Ленин будет носить такой же френч.
Октябрьское восстание и тайная миссия Кобы
Я пропускаю рассказ о нашем славном пути в эти несколько месяцев. Как из жалкой, гонимой, обвиненной в шпионаже маленькой партии с Вождем, убежавшим в подполье, мы преобразились в грозную силу. Мы стали этой силой к октябрю 1917 года. Но никто до сих пор не понял главной причины
На самом деле многое решило иное – тайное, неосознанное. Народ возненавидел новую власть, потому что… не стало самой власти. Народ, тысячелетиями живший при беспощадной власти, тосковал по ней, родимой. Временное правительство утопило власть в говорильне, свободах, нерешительности.
Власть валялась на земле. Ее подобрал Ильич.
Сначала мы захватили Совет. Его вождем стал быстро выпущенный на свободу Троцкий. Вскоре разнесся слух: Ильич вернулся в Петроград. Я его не видел. Он по-прежнему где-то скрывался, вроде как явился на заседание ЦК загримированный и потребовал от партии захватить власть…
Удивительный человек. Невероятно трусливый… и невероятно бесстрашный. Сколько испуганных голосов высказывались против восстания!
Но Ильич был неистов. Какими отборными ругательствами этот интеллигент клеймил противников! Шли лихорадочные совещания и голосования. Но голоса Кобы на них не слышали. Он голосовал вместе с Лениным, но молча, не выступая.
Бесстрашный Ильич победил и тотчас поспешил исчезнуть в подпольной квартире. Партия начала готовить восстание.
Захват власти осуществлял Троцкий. Он стал истинным отцом Октябрьского переворота… Помню, была глубокая ночь, в полутьме комнаты – Каменев, Зиновьев, Орджоникидзе, гигант матрос Дыбенко, этакий безмозглый мощный голем, и вечно простуженный, кашляющий прапорщик Крыленко. И конечно, Свердлов. Почти у всех торчат бородки клинышком, как у Троцкого.
Выступал Свердлов. Он был тогда вторым после Троцкого, главным оратором большевиков. И (повторюсь) верной ленинской тенью, исполнявшей любые его приказы.

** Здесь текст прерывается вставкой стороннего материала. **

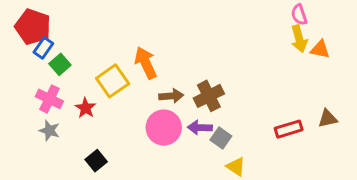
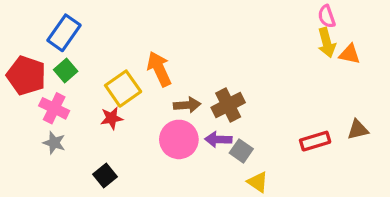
red pentagon: (33, 27) -> (26, 75), moved
blue rectangle: (43, 48) -> (64, 33), moved, size x1.5
red star: (86, 108) -> (112, 118), moved, turned 30

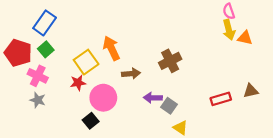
brown cross: (228, 105) -> (170, 61), moved
pink circle: (179, 139) -> (103, 98), moved
black square: (105, 176) -> (91, 121), moved

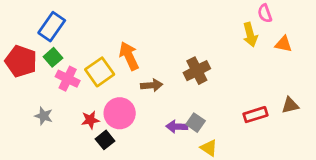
yellow arrow: (229, 30) -> (250, 35), moved
pink cross: (38, 76) -> (68, 79), moved
red star: (78, 83) -> (90, 120), moved
purple arrow: (153, 98) -> (177, 127), moved

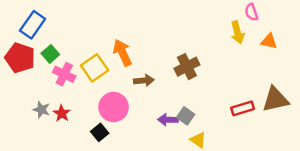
blue rectangle: (52, 27) -> (33, 25), moved
brown triangle: (290, 105) -> (275, 99), size x1.6
red star: (90, 120) -> (62, 113), moved, turned -30

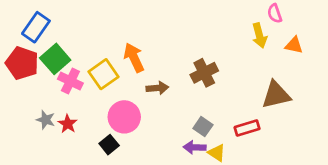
green square: (50, 54) -> (55, 59), size x1.5
brown triangle: (275, 99) -> (276, 95), moved
red rectangle: (243, 108) -> (247, 128), moved
purple arrow: (168, 120) -> (195, 147), moved

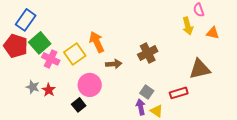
purple arrow: (195, 147) -> (141, 107), turned 77

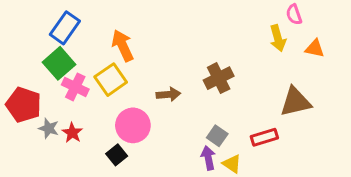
blue rectangle: (26, 20) -> (65, 28), moved
orange arrow: (97, 42) -> (123, 46), moved
red pentagon: (16, 46) -> (24, 105), moved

Как преображает людей Революция! Свердлов уже не походил на тихого еврейского интеллигента, которого я знал в Туруханске. Революция – это театр, где люди начинают играть новые роли. Так я думал тогда… А сейчас я думаю: Революция – это нечто тайное, что прячется на самом дне души. Наша извечная жажда насилия, которая наконец-то вырывается наружу.

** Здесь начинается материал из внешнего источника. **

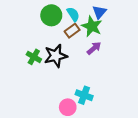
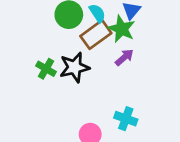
brown rectangle: (72, 31) -> (96, 35), size x1.5
cyan cross: (84, 95) -> (126, 119), moved

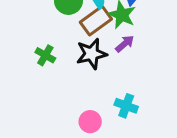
black star: (74, 67) -> (92, 54), moved

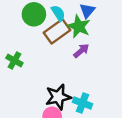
black star: (92, 54) -> (58, 97), moved

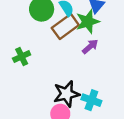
green star: (79, 26) -> (88, 22), turned 30
green cross: (14, 60) -> (22, 56), turned 35

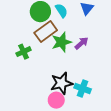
green star: (88, 22) -> (61, 42), moved
brown rectangle: (65, 27) -> (46, 32), moved

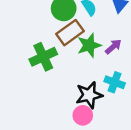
green cross: (24, 52) -> (43, 57), size x1.5
cyan cross: (83, 88) -> (115, 82), moved

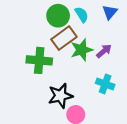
green cross: (43, 57) -> (39, 60), turned 30
black star: (89, 95) -> (60, 96), moved

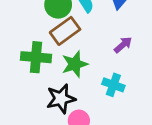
green star: (82, 50) -> (75, 64), moved
purple arrow: (104, 51) -> (123, 45), moved

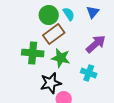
purple arrow: (123, 45) -> (96, 44), size x1.5
green star: (75, 64) -> (61, 58), turned 30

Свердлов стоял в полутьме, угрожающе черный. Жгуче-черные волосы, черные усы и бородка, черная кожа куртки, которую он сделал большевистской модой; на толстом носу поблескивали пенсне. Его так теперь и называли – Черный дьявол большевиков. Неукротимая энергия сжигала его. Он будто чувствовал, что жить ему недолго. Отчетливо помню, как в тот день Свердлов потребовал немедленного восстания. В ответ Троцкий… расхохотался! Он сказал:
– Забудьте это слово. Оставьте его Ильичу. Его дело – теория. Наше – практика! Наша цель: взять власть, но… никакого восстания! Восстание – это примитивно, да и много крови. Мы должны освоить новую тактику – по-мышиному, тихонечко вползти во власть. Для этого создадим при Совете Военный революционный комитет… Нет, нет, не для того, чтобы восставать и захватывать власть! Избави Бог! Но лишь для защиты Петрограда от немцев. – Хохочет Лев, покатываемся мы, хохочет Свердлов. – Объявим населению: дескать, Временное правительство задумало сдать город немцам и для этого хочет отослать части на фронт. Но мы, большевики, хотим защищать столицу. Поэтому войска должны оставаться в Петрограде. И перейти под командование Совета. Все – для защиты столицы! – Собрание опять гогочет. (Всех этих весельчаков приберет впоследствии Коба – все погибнут.) – Будем действовать малыми группами – ни демонстраций, ни баррикад! Не будет ничего такого, что привыкли видеть при восстаниях. Потихоньку-полегоньку захватим все артерии города – почту, телеграф, мосты, вокзалы. Мы вовлечем массы в переворот, а они… даже не заметят этого!..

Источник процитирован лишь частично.